With Charlieplexing, N output pins can be used to drive N x (N-1) LEDs. This is a huge advantage over a traditional multiplexed display. So for 72 LEDs we can use just 9 pins to address 72 pins, 9 x 8 = 72. A conventional matrix would need a 9 x 8 configuration or 17 pins to achieve the same result.

I started to design my first charlie clocks on this basis and they worked just fine.

An etched board and an assembled clock. This one is for a dual LED clock and uses all combinations of an 11 x 12 charlieplex to drive 132 LEDs.

Further developments

After a few experiments and changes of layout, I discovered that a 72 LED clock face lends itself much better to twelve sets of six LEDs, although this means using more pic pins and intellectually is less satisfying. So if I used twelve outputs I found I could simplify any hand wiring, especially useful as I etch single-sided boards. Eventually I have settled on a system where the LEDs are divided into two sets of six cathode groups, with the six unused anodes on one side providing the cathodes for the other side. I can best explain this by means of a diagram:

Left: the 12 colours represent the wiring from the 12 pins from the microcontroller. Right: a PCB design derived from the concept.

The circuit layout includes the cathode resistors for each group of 6 LEDs, switches, watch crystal and caps, the PIC microcontroller, a 5v voltage regulator and its associated caps. That is the sum total components. The board measures 4″ or 100mm square.

This Post Has 4 Comments

  1. shinas

    Hi ,
    Dear friend if you don’t mind. can you please send me the clock code. I would like to make one for me 😊

    1. clock-it

      Programmed microcontrollers are available from me at modest cost.

      1. Chris Bussey

        Have you ever done a 60 sec + 60 min + 12 hour clock requiring 12 pins and 132 leds?

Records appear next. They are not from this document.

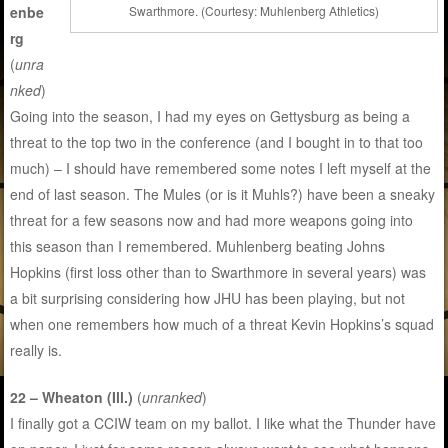
enbe
Swarthmore. (Courtesy: Muhlenberg Athletics)
rg
(
unra
nked
)
Going into the season, I had my eyes on Gettysburg as being a
threat to the top two in the conference (and I bought in to that too
much) – I should have remembered some notes I left myself at the
end of last season. The Mules (or is it Muhls?) have been a sneaky
threat for a few seasons now and had more weapons going into
this season than I remembered. Muhlenberg beating Johns
Hopkins (first loss other than to Swarthmore in several years) was
a bit surprising considering how JHU has been playing, but not
when one remembers how much of a threat Kevin Hopkins’s squad
really is.
22 – Wheaton (Ill.)
(
unranked
)
I finally got a CCIW team on my ballot. I like what the Thunder have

        I realise you would have to sweep across potentially 3 led’s per second and utilise persistance of vision to get a realistic display but, what a clock!

        1. clock-it

          The two small pictures at the top of the page show a Charlieplexed clock with 132 LEDs. It has its own page at http://clock-it.net/dual-redgreen-clock-with-animations/ I am driving about 15 in rapid succession to create the illusion that they are lit at the same time. This rate has to be way in excess of 3 times a second, more like 1000 times a second.